Raconte à ta façon… Le Chat botté, Boucle d’or…

Raconte à ta façon… Le Chat botté, Boucle d’or…
Sonia Chaine, Adrien Pichelin
Flammarion jeunesse, 2017-12-29

Conte en kit

Par Anne-Marie Mercier

Une histoire peut se passer de mots, du moins au début.
On connaît les histoires sans paroles, mais ici on est face à un dispositif qui emprunte à quelques trouvailles graphiques devenues courantes depuis Leo Lionni ou les Pré-livres de Bruno Munari (Les trois ourses). L’originalité de cette collection réside paradoxalement dans son absence d’originalité sur le plan des histoires : il s’agit d’appliquer le principe des formes géométriques à un conte connu. Un marque-page donne la légende des formes.

Dans le cas de « Boucle d’or », c’est très simple : chaque ours est représenté par un rond de même couleur mais de grandeurs différentes, même chose pour les lits et les bols ; il y a une maison stylisée, un triangle doré (façon jupe ?) pour l’héroïne, etc.

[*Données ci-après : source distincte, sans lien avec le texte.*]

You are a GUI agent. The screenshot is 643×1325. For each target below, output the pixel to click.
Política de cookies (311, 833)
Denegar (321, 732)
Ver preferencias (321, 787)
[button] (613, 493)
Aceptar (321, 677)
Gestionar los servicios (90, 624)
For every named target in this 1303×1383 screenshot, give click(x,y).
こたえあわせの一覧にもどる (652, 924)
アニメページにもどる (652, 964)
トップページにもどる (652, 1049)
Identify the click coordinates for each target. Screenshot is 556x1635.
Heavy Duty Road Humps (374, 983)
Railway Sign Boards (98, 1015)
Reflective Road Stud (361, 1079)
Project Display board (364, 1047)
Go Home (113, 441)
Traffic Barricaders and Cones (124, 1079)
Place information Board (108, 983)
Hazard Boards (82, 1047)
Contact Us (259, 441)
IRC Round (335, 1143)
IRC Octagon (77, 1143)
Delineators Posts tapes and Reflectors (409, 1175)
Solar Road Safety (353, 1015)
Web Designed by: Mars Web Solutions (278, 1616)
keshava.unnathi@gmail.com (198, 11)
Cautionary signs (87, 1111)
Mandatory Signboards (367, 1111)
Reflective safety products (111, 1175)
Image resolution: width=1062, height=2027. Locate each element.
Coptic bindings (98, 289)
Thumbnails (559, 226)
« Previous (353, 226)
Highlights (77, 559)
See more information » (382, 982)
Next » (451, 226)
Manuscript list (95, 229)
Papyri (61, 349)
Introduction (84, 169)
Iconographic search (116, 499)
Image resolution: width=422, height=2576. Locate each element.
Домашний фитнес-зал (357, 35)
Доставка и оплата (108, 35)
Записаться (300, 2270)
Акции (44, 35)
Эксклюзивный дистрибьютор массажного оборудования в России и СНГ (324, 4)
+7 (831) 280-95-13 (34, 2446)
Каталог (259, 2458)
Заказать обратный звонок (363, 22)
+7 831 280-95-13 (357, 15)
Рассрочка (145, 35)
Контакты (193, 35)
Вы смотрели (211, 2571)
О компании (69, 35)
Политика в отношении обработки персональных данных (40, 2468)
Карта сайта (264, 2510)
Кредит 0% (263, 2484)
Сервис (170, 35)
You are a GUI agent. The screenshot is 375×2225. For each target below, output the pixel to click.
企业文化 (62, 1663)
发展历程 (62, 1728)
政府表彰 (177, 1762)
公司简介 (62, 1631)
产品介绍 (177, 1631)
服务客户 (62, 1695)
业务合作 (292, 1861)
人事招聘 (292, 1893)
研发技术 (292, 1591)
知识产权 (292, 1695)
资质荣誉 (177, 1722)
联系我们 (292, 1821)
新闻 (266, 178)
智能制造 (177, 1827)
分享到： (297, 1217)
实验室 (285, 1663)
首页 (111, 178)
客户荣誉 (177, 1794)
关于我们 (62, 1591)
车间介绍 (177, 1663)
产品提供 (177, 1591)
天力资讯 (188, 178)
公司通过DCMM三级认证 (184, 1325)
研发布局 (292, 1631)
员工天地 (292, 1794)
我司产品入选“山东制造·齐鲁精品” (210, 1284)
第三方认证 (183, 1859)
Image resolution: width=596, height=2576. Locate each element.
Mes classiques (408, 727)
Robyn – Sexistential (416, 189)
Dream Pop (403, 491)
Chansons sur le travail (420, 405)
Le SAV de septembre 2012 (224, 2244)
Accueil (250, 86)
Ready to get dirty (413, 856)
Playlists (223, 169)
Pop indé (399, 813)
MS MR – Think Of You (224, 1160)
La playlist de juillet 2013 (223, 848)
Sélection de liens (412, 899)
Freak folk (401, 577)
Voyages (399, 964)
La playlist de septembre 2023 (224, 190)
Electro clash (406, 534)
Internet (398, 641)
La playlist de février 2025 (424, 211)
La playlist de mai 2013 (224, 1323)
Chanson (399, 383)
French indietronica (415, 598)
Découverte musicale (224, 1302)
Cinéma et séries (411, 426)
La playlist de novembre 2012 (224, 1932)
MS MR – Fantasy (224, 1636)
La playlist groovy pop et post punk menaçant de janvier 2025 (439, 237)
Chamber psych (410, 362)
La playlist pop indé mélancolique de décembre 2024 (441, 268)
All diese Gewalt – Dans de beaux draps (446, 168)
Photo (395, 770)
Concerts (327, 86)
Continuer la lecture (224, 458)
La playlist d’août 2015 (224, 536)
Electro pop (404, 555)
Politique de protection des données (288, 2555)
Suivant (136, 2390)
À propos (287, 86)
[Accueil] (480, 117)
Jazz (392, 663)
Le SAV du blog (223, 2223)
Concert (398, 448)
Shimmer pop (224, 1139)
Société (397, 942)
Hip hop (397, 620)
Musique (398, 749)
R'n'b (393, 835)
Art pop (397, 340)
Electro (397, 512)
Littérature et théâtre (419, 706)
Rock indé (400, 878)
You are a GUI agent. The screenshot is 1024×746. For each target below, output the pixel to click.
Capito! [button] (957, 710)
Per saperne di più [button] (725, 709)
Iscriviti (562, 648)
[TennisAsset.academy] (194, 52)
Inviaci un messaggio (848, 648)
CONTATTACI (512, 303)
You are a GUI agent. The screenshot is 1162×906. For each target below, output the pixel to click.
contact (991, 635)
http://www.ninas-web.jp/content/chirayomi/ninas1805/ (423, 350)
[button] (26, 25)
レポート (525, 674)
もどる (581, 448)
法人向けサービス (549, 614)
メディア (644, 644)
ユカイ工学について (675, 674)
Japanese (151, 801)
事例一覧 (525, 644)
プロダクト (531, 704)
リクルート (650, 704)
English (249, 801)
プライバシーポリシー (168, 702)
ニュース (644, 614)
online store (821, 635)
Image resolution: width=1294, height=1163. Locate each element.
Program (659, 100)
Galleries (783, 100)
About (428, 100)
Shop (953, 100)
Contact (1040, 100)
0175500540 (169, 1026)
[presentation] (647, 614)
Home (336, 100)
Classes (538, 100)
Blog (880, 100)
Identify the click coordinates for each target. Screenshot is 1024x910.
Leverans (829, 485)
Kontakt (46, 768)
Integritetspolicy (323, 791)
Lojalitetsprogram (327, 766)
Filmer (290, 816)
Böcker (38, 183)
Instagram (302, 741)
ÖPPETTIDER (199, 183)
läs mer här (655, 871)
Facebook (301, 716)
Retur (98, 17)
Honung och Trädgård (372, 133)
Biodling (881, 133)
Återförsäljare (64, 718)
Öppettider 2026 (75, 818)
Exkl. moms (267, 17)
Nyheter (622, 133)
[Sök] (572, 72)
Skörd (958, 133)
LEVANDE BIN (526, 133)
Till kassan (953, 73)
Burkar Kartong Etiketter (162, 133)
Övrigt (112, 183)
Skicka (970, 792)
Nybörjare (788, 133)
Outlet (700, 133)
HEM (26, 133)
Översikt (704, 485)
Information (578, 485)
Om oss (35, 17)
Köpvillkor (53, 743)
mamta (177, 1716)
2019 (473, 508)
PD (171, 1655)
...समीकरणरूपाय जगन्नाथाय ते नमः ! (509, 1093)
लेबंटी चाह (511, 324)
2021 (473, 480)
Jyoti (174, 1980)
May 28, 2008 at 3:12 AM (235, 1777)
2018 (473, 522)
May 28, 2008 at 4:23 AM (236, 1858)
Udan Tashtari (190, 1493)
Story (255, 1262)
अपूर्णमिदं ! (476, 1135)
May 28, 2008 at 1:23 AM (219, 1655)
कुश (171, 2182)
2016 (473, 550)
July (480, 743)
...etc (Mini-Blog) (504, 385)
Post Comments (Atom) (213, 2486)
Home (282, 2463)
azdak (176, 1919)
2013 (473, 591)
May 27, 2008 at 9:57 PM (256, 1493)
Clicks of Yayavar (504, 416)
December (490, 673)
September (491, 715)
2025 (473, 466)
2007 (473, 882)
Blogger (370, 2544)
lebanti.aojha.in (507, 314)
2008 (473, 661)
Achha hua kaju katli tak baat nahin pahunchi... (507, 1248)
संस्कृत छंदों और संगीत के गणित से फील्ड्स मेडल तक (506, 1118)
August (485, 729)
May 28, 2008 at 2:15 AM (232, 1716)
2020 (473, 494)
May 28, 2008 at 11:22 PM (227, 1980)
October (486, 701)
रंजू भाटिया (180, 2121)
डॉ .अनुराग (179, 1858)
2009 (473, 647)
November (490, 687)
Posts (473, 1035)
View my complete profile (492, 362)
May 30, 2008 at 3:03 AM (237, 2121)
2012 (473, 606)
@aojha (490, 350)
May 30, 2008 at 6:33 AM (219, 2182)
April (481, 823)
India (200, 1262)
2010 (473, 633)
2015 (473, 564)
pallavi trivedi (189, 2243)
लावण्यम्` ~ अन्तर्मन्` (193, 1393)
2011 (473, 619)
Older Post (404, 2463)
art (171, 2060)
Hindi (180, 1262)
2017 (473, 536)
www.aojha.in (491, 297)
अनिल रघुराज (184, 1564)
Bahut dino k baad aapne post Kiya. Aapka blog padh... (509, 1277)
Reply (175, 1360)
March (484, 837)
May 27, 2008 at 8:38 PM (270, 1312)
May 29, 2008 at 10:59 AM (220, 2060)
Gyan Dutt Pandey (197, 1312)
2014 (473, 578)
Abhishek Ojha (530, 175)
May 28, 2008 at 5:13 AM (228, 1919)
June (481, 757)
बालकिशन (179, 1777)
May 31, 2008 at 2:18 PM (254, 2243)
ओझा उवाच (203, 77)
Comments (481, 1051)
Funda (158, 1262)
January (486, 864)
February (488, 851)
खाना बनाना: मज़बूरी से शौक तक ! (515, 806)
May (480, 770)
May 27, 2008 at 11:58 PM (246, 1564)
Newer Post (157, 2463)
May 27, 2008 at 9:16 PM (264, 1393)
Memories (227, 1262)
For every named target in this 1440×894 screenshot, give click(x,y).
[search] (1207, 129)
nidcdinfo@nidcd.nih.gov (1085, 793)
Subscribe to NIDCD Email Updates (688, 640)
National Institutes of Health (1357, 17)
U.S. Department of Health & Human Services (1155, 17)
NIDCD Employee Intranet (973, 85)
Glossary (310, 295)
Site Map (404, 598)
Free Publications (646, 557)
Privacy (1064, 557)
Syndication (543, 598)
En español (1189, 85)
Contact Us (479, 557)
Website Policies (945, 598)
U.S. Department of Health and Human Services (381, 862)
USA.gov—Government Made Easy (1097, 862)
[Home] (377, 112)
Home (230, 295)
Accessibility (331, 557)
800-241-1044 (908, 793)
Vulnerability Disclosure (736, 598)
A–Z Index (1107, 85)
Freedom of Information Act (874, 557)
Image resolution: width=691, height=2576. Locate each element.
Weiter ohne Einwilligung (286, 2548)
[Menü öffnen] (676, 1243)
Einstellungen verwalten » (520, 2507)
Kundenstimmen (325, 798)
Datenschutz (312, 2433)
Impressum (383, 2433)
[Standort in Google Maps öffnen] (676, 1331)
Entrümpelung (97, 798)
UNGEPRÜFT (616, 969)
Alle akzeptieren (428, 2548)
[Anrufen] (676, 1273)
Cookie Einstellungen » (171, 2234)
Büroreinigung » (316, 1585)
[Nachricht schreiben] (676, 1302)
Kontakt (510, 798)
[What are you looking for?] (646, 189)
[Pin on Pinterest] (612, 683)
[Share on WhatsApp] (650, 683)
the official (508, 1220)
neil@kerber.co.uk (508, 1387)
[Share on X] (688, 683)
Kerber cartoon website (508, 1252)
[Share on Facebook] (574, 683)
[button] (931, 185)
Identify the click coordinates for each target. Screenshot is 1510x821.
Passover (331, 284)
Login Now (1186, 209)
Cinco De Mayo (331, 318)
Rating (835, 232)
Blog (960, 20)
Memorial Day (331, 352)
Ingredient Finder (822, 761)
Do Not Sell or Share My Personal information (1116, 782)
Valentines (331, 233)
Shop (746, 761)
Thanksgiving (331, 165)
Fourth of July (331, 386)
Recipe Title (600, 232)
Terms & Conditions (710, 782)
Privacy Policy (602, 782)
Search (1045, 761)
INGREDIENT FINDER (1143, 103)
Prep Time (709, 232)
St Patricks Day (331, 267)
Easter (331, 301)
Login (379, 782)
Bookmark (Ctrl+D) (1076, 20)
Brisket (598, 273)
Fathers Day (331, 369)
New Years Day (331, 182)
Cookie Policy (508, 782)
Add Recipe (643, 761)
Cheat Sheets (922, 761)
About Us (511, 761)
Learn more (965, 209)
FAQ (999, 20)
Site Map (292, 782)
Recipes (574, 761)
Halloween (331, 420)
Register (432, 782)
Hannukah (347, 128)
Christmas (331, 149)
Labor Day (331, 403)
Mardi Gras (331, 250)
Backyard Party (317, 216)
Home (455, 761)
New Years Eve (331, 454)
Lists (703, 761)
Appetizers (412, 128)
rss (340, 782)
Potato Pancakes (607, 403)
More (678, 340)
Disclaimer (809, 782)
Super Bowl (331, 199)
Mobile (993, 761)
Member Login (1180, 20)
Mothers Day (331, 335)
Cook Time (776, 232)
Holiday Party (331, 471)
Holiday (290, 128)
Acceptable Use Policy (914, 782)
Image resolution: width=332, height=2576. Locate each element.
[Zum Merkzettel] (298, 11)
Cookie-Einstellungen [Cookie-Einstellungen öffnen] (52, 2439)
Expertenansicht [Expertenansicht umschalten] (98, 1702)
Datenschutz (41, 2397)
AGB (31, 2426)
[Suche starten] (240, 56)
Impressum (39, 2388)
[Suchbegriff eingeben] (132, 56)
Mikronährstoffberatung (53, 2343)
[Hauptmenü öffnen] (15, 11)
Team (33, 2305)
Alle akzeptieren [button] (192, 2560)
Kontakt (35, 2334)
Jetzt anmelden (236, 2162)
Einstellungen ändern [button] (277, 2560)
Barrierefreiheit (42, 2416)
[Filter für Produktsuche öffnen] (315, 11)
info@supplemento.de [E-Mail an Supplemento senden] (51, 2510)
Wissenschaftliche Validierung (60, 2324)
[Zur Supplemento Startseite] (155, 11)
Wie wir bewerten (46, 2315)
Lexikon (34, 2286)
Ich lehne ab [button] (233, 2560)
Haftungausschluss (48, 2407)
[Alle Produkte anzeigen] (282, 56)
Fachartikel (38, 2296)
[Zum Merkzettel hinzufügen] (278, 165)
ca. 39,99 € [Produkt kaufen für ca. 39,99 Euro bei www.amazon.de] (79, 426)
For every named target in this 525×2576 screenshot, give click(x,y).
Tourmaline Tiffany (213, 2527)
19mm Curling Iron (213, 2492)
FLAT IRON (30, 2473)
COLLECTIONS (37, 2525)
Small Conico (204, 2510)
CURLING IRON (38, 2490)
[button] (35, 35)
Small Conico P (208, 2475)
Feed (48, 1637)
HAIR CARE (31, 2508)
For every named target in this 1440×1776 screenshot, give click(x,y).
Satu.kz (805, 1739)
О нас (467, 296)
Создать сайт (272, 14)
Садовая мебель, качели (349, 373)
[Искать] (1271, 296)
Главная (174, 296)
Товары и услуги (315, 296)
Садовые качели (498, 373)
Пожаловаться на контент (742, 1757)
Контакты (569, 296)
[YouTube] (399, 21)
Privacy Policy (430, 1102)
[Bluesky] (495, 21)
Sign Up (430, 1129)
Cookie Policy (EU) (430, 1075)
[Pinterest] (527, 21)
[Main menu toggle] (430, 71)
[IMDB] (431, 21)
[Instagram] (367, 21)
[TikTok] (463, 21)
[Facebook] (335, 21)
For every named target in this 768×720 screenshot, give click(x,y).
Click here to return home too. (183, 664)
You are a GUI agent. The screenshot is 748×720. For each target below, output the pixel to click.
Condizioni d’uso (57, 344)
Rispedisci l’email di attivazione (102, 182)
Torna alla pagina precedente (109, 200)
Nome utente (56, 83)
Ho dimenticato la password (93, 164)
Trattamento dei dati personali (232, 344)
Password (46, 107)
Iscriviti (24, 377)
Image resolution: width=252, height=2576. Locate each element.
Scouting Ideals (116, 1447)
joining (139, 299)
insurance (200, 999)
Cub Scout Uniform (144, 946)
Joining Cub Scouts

Et puis beaucoup de vert pour la forêt, avec le trait blanc du chemin qui met en valeur les déplacements. Les passages dans la maison sont en revanche plus complexes, et plus drôles.

Pour « Le Chat botté » qui présente une intrigue plus complexe et des lieux plus variés, le pari est aussi réussi. C’est une belle idée de styliser non seulement les personnages et leurs différents états (ogre en lion ou en souris) mais aussi les lieux (forêt, champ, rivière, château) et les objets (bottes) ou animaux (perdrix).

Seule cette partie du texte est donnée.